:: What is needed ::
Could you copy out all of the records below exactly, leaving out every picture?

:: Data provided ::

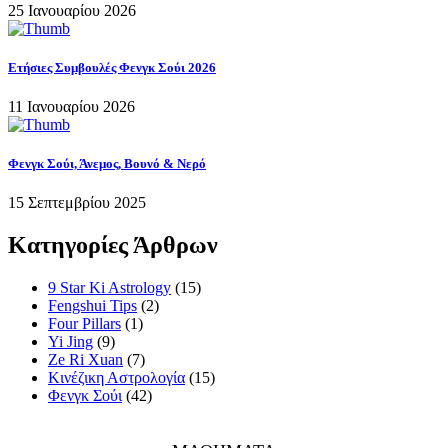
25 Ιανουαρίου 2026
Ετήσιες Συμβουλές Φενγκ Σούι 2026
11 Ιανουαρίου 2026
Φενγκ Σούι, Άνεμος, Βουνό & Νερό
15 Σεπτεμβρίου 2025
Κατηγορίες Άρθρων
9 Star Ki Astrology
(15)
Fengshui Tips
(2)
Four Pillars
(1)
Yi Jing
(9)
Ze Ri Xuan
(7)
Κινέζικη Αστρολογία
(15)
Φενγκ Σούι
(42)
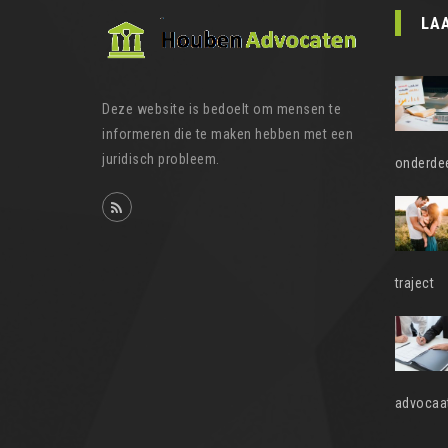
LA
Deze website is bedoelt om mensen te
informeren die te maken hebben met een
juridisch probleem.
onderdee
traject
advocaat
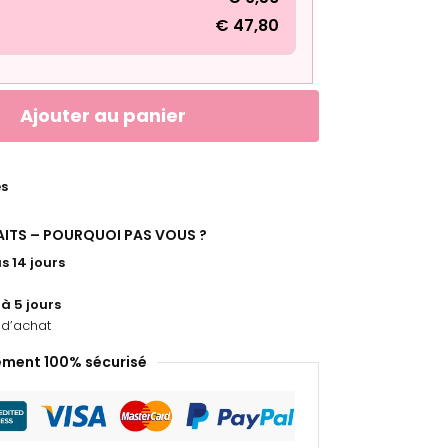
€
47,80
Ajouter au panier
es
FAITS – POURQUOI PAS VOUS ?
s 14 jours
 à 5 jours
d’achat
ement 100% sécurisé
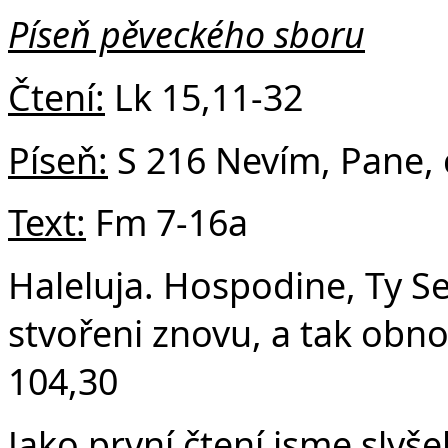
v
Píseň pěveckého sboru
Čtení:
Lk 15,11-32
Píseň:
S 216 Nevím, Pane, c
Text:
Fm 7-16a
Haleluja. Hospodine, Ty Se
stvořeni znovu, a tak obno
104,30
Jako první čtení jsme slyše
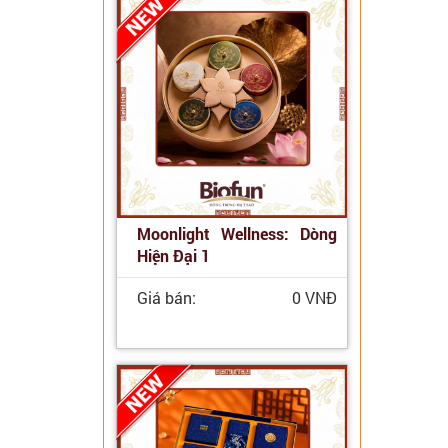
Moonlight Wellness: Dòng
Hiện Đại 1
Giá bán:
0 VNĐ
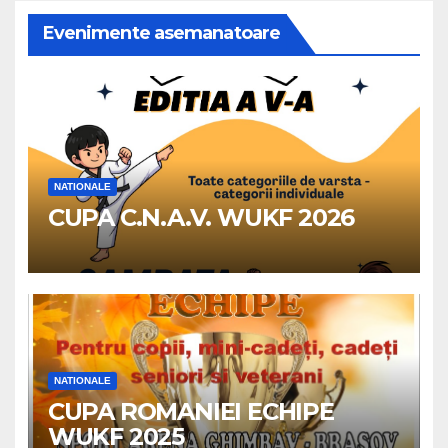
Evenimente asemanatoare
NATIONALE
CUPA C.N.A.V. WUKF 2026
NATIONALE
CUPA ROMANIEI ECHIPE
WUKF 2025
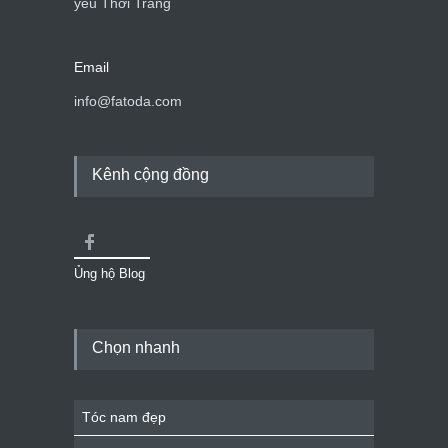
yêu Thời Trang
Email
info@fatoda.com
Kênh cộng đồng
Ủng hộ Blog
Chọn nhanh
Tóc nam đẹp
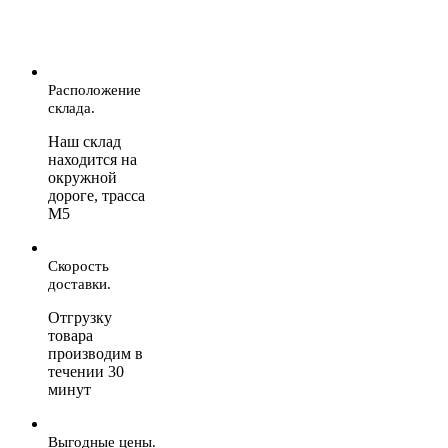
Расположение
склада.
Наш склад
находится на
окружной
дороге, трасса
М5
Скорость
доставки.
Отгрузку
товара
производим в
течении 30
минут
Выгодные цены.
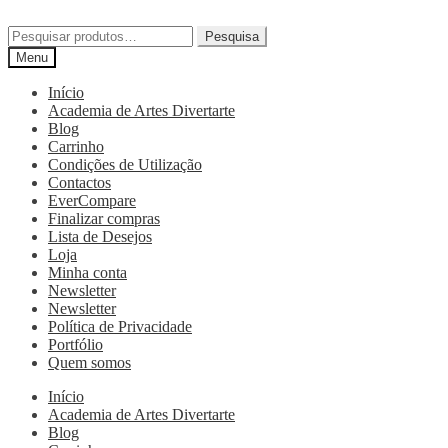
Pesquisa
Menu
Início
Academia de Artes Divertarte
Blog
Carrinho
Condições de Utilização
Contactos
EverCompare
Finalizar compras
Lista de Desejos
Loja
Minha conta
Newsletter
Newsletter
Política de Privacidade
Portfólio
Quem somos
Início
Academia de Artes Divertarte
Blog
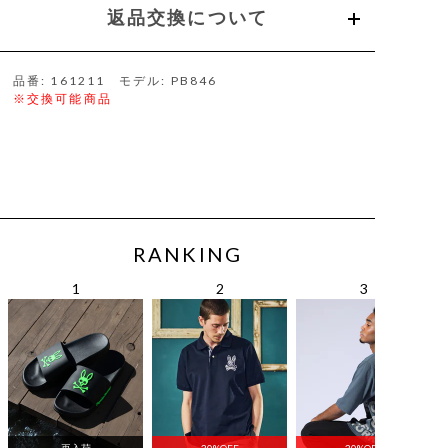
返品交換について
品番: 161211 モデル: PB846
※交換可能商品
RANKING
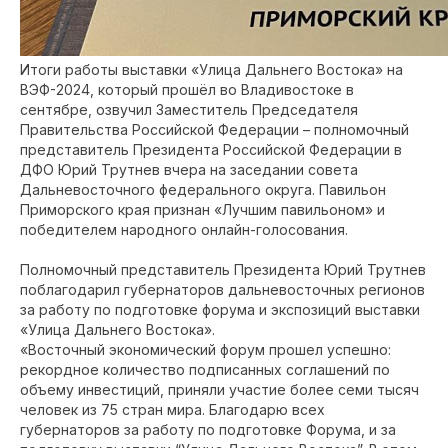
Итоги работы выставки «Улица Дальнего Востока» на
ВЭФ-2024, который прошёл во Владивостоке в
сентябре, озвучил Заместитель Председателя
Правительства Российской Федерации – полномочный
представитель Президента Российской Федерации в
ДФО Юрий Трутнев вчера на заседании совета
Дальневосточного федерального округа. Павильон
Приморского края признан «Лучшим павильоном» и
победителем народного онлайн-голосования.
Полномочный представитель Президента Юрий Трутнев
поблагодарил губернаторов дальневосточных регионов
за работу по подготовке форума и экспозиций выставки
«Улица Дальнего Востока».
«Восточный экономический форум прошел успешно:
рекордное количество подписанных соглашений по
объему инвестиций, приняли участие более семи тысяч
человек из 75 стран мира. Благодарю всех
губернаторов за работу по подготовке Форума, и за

:: Final answer ::
25 Ιανουαρίου 2026
Ετήσιες Συμβουλές Φενγκ Σούι 2026
11 Ιανουαρίου 2026
Φενγκ Σούι, Άνεμος, Βουνό & Νερό
15 Σεπτεμβρίου 2025
Κατηγορίες Άρθρων
9 Star Ki Astrology
(15)
Fengshui Tips
(2)
Four Pillars
(1)
Yi Jing
(9)
Ze Ri Xuan
(7)
Κινέζικη Αστρολογία
(15)
Φενγκ Σούι
(42)
LA
Deze website is bedoelt om mensen te
informeren die te maken hebben met een
juridisch probleem.
onderdee
traject
advocaat
€
47,80
Ajouter au panier
es
FAITS – POURQUOI PAS VOUS ?
s 14 jours
 à 5 jours
d’achat
ement 100% sécurisé
v
Píseň pěveckého sboru
Čtení:
Lk 15,11-32
Píseň:
S 216 Nevím, Pane, c
Text:
Fm 7-16a
Haleluja. Hospodine, Ty Se
stvořeni znovu, a tak obno
104,30
Jako první čtení jsme slyše
Moonlight Wellness: Dòng
Hiện Đại 1
Giá bán:
0 VNĐ
Evenimente asemanatoare
NATIONALE
CUPA C.N.A.V. WUKF 2026
NATIONALE
CUPA ROMANIEI ECHIPE
WUKF 2025
yêu Thời Trang
Email
info@fatoda.com
Kênh cộng đồng
Ủng hộ Blog
Chọn nhanh
Tóc nam đẹp
Расположение
склада.
Наш склад
находится на
окружной
дороге, трасса
М5
Скорость
доставки.
Отгрузку
товара
производим в
течении 30
минут
Выгодные цены.
Pesquisa
Menu
Início
Academia de Artes Divertarte
Blog
Carrinho
Condições de Utilização
Contactos
EverCompare
Finalizar compras
Lista de Desejos
Loja
Minha conta
Newsletter
Newsletter
Política de Privacidade
Portfólio
Quem somos
Início
Academia de Artes Divertarte
Blog
返品交換について
品番: 161211 モデル: PB846
※交換可能商品
RANKING
Итоги работы выставки «Улица Дальнего Востока» на
ВЭФ-2024, который прошёл во Владивостоке в
сентябре, озвучил Заместитель Председателя
Правительства Российской Федерации – полномочный
представитель Президента Российской Федерации в
ДФО Юрий Трутнев вчера на заседании совета
Дальневосточного федерального округа. Павильон
Приморского края признан «Лучшим павильоном» и
победителем народного онлайн-голосования.
Полномочный представитель Президента Юрий Трутнев
поблагодарил губернаторов дальневосточных регионов
за работу по подготовке форума и экспозиций выставки
«Улица Дальнего Востока».
«Восточный экономический форум прошел успешно:
рекордное количество подписанных соглашений по
объему инвестиций, приняли участие более семи тысяч
человек из 75 стран мира. Благодарю всех
губернаторов за работу по подготовке Форума, и за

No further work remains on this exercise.